- Page-level text extractions:
= = = =
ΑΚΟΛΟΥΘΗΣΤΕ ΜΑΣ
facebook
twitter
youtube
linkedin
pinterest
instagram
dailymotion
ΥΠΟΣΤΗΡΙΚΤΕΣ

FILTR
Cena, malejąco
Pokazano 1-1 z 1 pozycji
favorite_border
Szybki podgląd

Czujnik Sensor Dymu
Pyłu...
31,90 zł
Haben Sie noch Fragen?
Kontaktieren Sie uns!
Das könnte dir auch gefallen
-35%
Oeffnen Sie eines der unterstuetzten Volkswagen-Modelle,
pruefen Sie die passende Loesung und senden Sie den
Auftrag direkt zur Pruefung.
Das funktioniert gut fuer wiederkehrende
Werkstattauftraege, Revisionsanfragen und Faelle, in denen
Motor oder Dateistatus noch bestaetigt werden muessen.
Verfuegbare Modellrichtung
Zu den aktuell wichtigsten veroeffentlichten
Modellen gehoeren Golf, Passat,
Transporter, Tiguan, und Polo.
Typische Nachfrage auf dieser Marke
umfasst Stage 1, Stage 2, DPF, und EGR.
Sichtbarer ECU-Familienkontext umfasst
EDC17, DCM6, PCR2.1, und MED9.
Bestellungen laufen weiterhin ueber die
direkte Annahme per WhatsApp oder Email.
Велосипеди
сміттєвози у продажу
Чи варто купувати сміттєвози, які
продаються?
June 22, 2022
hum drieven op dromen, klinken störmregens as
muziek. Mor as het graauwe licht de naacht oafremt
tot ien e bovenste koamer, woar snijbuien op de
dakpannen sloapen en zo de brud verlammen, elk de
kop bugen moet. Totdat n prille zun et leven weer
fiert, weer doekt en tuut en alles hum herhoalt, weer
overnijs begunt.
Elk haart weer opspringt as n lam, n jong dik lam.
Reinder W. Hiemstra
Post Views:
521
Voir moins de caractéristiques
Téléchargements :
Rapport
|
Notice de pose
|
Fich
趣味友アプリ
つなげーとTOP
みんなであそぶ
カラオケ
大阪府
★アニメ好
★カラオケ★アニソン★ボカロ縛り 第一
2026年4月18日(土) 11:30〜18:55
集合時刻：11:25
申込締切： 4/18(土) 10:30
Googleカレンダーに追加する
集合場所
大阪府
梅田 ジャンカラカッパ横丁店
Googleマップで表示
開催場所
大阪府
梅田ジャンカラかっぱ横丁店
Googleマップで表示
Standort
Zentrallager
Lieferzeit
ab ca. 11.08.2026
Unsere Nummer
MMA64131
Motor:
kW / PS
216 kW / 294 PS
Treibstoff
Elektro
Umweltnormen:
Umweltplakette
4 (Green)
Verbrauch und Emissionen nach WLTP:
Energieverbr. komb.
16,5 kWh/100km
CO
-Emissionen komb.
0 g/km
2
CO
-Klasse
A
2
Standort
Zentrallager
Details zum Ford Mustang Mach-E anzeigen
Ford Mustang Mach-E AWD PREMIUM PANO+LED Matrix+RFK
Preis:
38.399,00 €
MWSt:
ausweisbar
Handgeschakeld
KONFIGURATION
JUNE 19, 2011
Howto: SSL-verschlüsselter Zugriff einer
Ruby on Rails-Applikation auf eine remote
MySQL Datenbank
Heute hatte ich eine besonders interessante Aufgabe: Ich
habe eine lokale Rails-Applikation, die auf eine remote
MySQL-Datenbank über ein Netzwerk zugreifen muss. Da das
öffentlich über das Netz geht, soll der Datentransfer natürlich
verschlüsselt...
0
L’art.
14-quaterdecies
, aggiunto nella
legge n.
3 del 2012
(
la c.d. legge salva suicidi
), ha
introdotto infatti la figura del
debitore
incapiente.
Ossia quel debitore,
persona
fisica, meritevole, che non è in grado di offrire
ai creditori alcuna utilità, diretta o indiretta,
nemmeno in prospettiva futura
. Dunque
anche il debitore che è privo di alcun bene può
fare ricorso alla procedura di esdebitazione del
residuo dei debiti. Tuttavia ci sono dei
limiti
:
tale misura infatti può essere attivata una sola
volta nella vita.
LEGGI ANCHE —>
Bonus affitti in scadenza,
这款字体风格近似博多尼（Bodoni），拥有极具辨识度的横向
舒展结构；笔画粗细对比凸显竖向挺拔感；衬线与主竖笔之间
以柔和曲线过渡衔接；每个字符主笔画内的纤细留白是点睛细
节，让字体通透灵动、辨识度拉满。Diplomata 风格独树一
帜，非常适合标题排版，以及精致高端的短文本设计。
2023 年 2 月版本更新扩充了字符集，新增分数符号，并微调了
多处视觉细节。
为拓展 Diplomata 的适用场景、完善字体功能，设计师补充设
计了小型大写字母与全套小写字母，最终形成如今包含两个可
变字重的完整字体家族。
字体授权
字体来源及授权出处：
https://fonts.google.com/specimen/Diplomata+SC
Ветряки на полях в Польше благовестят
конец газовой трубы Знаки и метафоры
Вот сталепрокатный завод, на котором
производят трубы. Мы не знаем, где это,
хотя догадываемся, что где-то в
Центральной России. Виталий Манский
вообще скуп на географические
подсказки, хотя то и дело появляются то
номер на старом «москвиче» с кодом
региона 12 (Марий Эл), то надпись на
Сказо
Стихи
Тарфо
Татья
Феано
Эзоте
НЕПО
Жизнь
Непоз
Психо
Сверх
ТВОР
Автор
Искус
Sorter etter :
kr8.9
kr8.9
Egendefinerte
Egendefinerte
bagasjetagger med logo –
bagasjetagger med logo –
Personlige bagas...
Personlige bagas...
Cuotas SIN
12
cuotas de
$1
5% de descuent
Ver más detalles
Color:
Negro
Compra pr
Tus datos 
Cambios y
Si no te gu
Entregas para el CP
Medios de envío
= = = =
- WHAT YOU NEED TO DO:
The response should consist of the entries above, retyped exactly.

- SOLUTION FOR THIS TASK:
ΑΚΟΛΟΥΘΗΣΤΕ ΜΑΣ
facebook
twitter
youtube
linkedin
pinterest
instagram
dailymotion
ΥΠΟΣΤΗΡΙΚΤΕΣ

FILTR
Cena, malejąco
Pokazano 1-1 z 1 pozycji
favorite_border
Szybki podgląd

Czujnik Sensor Dymu
Pyłu...
31,90 zł
Haben Sie noch Fragen?
Kontaktieren Sie uns!
Das könnte dir auch gefallen
-35%
Oeffnen Sie eines der unterstuetzten Volkswagen-Modelle,
pruefen Sie die passende Loesung und senden Sie den
Auftrag direkt zur Pruefung.
Das funktioniert gut fuer wiederkehrende
Werkstattauftraege, Revisionsanfragen und Faelle, in denen
Motor oder Dateistatus noch bestaetigt werden muessen.
Verfuegbare Modellrichtung
Zu den aktuell wichtigsten veroeffentlichten
Modellen gehoeren Golf, Passat,
Transporter, Tiguan, und Polo.
Typische Nachfrage auf dieser Marke
umfasst Stage 1, Stage 2, DPF, und EGR.
Sichtbarer ECU-Familienkontext umfasst
EDC17, DCM6, PCR2.1, und MED9.
Bestellungen laufen weiterhin ueber die
direkte Annahme per WhatsApp oder Email.
Велосипеди
сміттєвози у продажу
Чи варто купувати сміттєвози, які
продаються?
June 22, 2022
hum drieven op dromen, klinken störmregens as
muziek. Mor as het graauwe licht de naacht oafremt
tot ien e bovenste koamer, woar snijbuien op de
dakpannen sloapen en zo de brud verlammen, elk de
kop bugen moet. Totdat n prille zun et leven weer
fiert, weer doekt en tuut en alles hum herhoalt, weer
overnijs begunt.
Elk haart weer opspringt as n lam, n jong dik lam.
Reinder W. Hiemstra
Post Views:
521
Voir moins de caractéristiques
Téléchargements :
Rapport
|
Notice de pose
|
Fich
趣味友アプリ
つなげーとTOP
みんなであそぶ
カラオケ
大阪府
★アニメ好
★カラオケ★アニソン★ボカロ縛り 第一
2026年4月18日(土) 11:30〜18:55
集合時刻：11:25
申込締切： 4/18(土) 10:30
Googleカレンダーに追加する
集合場所
大阪府
梅田 ジャンカラカッパ横丁店
Googleマップで表示
開催場所
大阪府
梅田ジャンカラかっぱ横丁店
Googleマップで表示
Standort
Zentrallager
Lieferzeit
ab ca. 11.08.2026
Unsere Nummer
MMA64131
Motor:
kW / PS
216 kW / 294 PS
Treibstoff
Elektro
Umweltnormen:
Umweltplakette
4 (Green)
Verbrauch und Emissionen nach WLTP:
Energieverbr. komb.
16,5 kWh/100km
CO
-Emissionen komb.
0 g/km
2
CO
-Klasse
A
2
Standort
Zentrallager
Details zum Ford Mustang Mach-E anzeigen
Ford Mustang Mach-E AWD PREMIUM PANO+LED Matrix+RFK
Preis:
38.399,00 €
MWSt:
ausweisbar
Handgeschakeld
KONFIGURATION
JUNE 19, 2011
Howto: SSL-verschlüsselter Zugriff einer
Ruby on Rails-Applikation auf eine remote
MySQL Datenbank
Heute hatte ich eine besonders interessante Aufgabe: Ich
habe eine lokale Rails-Applikation, die auf eine remote
MySQL-Datenbank über ein Netzwerk zugreifen muss. Da das
öffentlich über das Netz geht, soll der Datentransfer natürlich
verschlüsselt...
0
L’art.
14-quaterdecies
, aggiunto nella
legge n.
3 del 2012
(
la c.d. legge salva suicidi
), ha
introdotto infatti la figura del
debitore
incapiente.
Ossia quel debitore,
persona
fisica, meritevole, che non è in grado di offrire
ai creditori alcuna utilità, diretta o indiretta,
nemmeno in prospettiva futura
. Dunque
anche il debitore che è privo di alcun bene può
fare ricorso alla procedura di esdebitazione del
residuo dei debiti. Tuttavia ci sono dei
limiti
:
tale misura infatti può essere attivata una sola
volta nella vita.
LEGGI ANCHE —>
Bonus affitti in scadenza,
这款字体风格近似博多尼（Bodoni），拥有极具辨识度的横向
舒展结构；笔画粗细对比凸显竖向挺拔感；衬线与主竖笔之间
以柔和曲线过渡衔接；每个字符主笔画内的纤细留白是点睛细
节，让字体通透灵动、辨识度拉满。Diplomata 风格独树一
帜，非常适合标题排版，以及精致高端的短文本设计。
2023 年 2 月版本更新扩充了字符集，新增分数符号，并微调了
多处视觉细节。
为拓展 Diplomata 的适用场景、完善字体功能，设计师补充设
计了小型大写字母与全套小写字母，最终形成如今包含两个可
变字重的完整字体家族。
字体授权
字体来源及授权出处：
https://fonts.google.com/specimen/Diplomata+SC
Ветряки на полях в Польше благовестят
конец газовой трубы Знаки и метафоры
Вот сталепрокатный завод, на котором
производят трубы. Мы не знаем, где это,
хотя догадываемся, что где-то в
Центральной России. Виталий Манский
вообще скуп на географические
подсказки, хотя то и дело появляются то
номер на старом «москвиче» с кодом
региона 12 (Марий Эл), то надпись на
Сказо
Стихи
Тарфо
Татья
Феано
Эзоте
НЕПО
Жизнь
Непоз
Психо
Сверх
ТВОР
Автор
Искус
Sorter etter :
kr8.9
kr8.9
Egendefinerte
Egendefinerte
bagasjetagger med logo –
bagasjetagger med logo –
Personlige bagas...
Personlige bagas...
Cuotas SIN
12
cuotas de
$1
5% de descuent
Ver más detalles
Color:
Negro
Compra pr
Tus datos 
Cambios y
Si no te gu
Entregas para el CP
Medios de envío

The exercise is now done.